Stanley não demonstra tendência para gênio do mal durante nosso dia juntos, enquanto brinca com as filhas, fecha os olhos ao ouvir velhas faixas do Led Zeppelin tocarem no espetacular sistema de som que montou em um refúgio na edícula, mostra uma foto em que molda massa de pizza com um profissionalismo invejável e dirige por Beverly Hills em uma SUV repleta de DVDs infantis. Toda noite, afirma, agradece à esposa pela vida que têm juntos. E fala de forma indireta sobre Frehley e Criss. “Conheço duas pessoas que me demonizam”, diz. “É engraçado, porque não sei de mais ninguém que faça isso. Não posso ser responsável pelas situações ou fracassos deles, tanto quanto não posso responsabilizar ninguém pelos meus.”

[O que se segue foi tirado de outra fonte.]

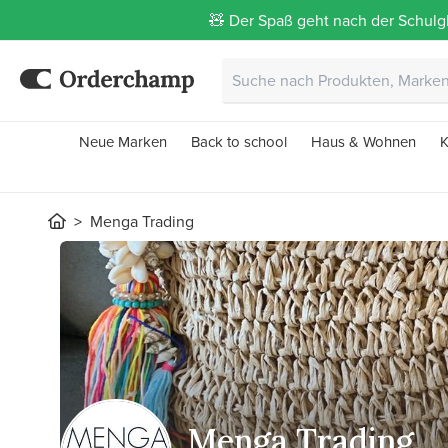
🧸 Der Spaß geht nach der Schulgl
Neue Marken
Back to school
Haus & Wohnen
K
Menga Trading
Menga Trading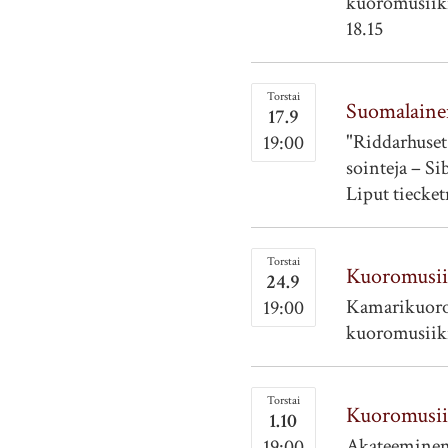
kuoromusiiki
18.15
Torstai
Suomalaine
17.9
"Riddarhuset
19:00
sointeja – Si
Liput tiecket
Torstai
Kuoromusii
24.9
Kamarikuoro 
19:00
kuoromusiikin
Torstai
Kuoromusii
1.10
Akateeminen 
19:00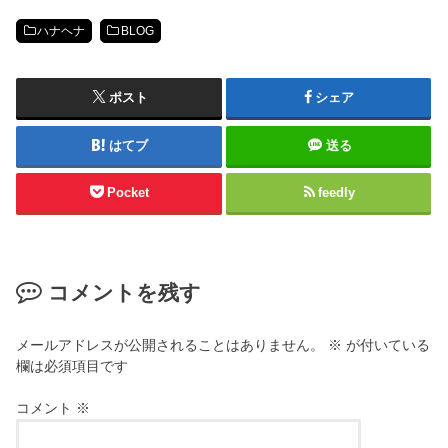
ハナヘナ
BLOG
ポスト
シェア
はてブ
送る
Pocket
feedly
コメントを残す
メールアドレスが公開されることはありません。
※
が付いている
欄は必須項目です
コメント
※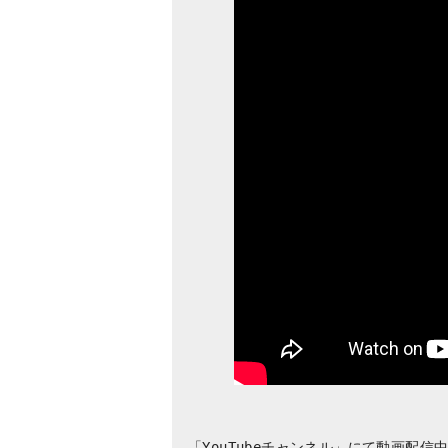
「YouTubeチャンネル」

Paul Stanley concorda que a proeminência de Simmons como porta-voz da banda é enganosa. “A maquiagem do Gene é o rosto do Kiss”, afirma. “É a mais forte, mas a ideia de ele ser a força motivadora por trás do grupo... só acredita nisso quem não conhece a banda.”

Assim que Frehley saiu do Kiss, coube a Simmons e Stanley manter a banda viva – e Simmons estava ocupado com outros projetos. Stanley se sentiu abandonado. Ele considera o álbum Animalize (1984) quase como um disco solo. “Pude lidar com aquilo, mas não com alguém querendo ser pago por não fazer seu trabalho. Se aquilo se aplicava a Ace e Peter, era válido para Gene também”, afirma, com algum amargor.

Nos 167 episódios do reality show de Simmons, Stanley nunca apareceu, apesar dos insistentes pedidos do companheiro. “Aquilo não era realidade”, diz, rindo. “Criar uma vida que não é verdadeira e me fazer ser parte daquilo ou para ajudar a promover algo que acho questionável... e, honestamente, perder meu tempo?”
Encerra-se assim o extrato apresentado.